German forces occupied Surazh on August 17, 1941, almost two months after the Nazi invasion of the Soviet Union (on June 22, 1941). During this intervening period, a number of the town’s Jews were able to evacuate to the east, and all men obligated to serve in the military were called up to the Red Army. When the Germans occupied the town, only around 30 percent of the Jewish population was still there. [End Page 1827]
The town remained under the jurisdiction of the Wehrmacht throughout the occupation and was run by a German military commandant, who set up a town administration and a police force (Ordnungsdienst), recruited from local inhabitants. Soon after the occupation of Surazh, the town administration organized the registration, marking, and exploitation of Jews for various kinds of hard labor.

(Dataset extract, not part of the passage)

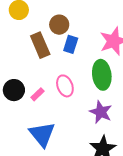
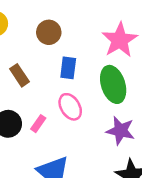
blue rectangle: (71, 44) -> (68, 68), moved
brown rectangle: (40, 45) -> (19, 75), moved, size x0.7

In the late autumn of 1941, a ghetto was established. Several dozen Jews died there from hunger, cold, and sickness. On March 27, 1942, the ghetto was liquidated. On that day, 560 people were shot in the village of Kislovka.1 The shooting was carried out by Sonderkommando 7a, which was headed at the time by SS-Obersturmbannführer Albert Rapp.2
After the war the bodies were dug up and reburied in a common grave at the Jewish cemetery.
SOURCES
The ghetto is mentioned in Shmuel Spector and Geoffrey Wigoder, eds., The Encyclopedia of Jewish Life before and during the Holocaust (Jerusalem: Yad Vashem; New York: New York University Press, 2001), p. 1265.
Documents about the persecution and annihilation of the Jews of Surazh can be found in the following archives: GABrO; GARF (7021-19-6; 7021-19-1); USHMM; and YVA.
NOTES
1. GARF, 7021-19-6, p. 342; see also USHMM, RG-22.002M, reel 9 (GARF, 7021-19-1, p. 18).
2. Rapp was sentenced to life imprisonment by the Regional Court (Landgericht) in Essen on March 29, 1965. See LG-Ess, 29 Ks 1/64, verdict of March 29, 1965, against Albert Rapp, in Justiz und NS-Verbrechen, vol. 20 (Amsterdam: Amsterdam University Press, 1979). Rapp denied any knowledge of the shooting in Surazh, but an Aktion (probably in Surazh) in March or April 1942 is mentioned by other witnesses; see idem, 20:775–778.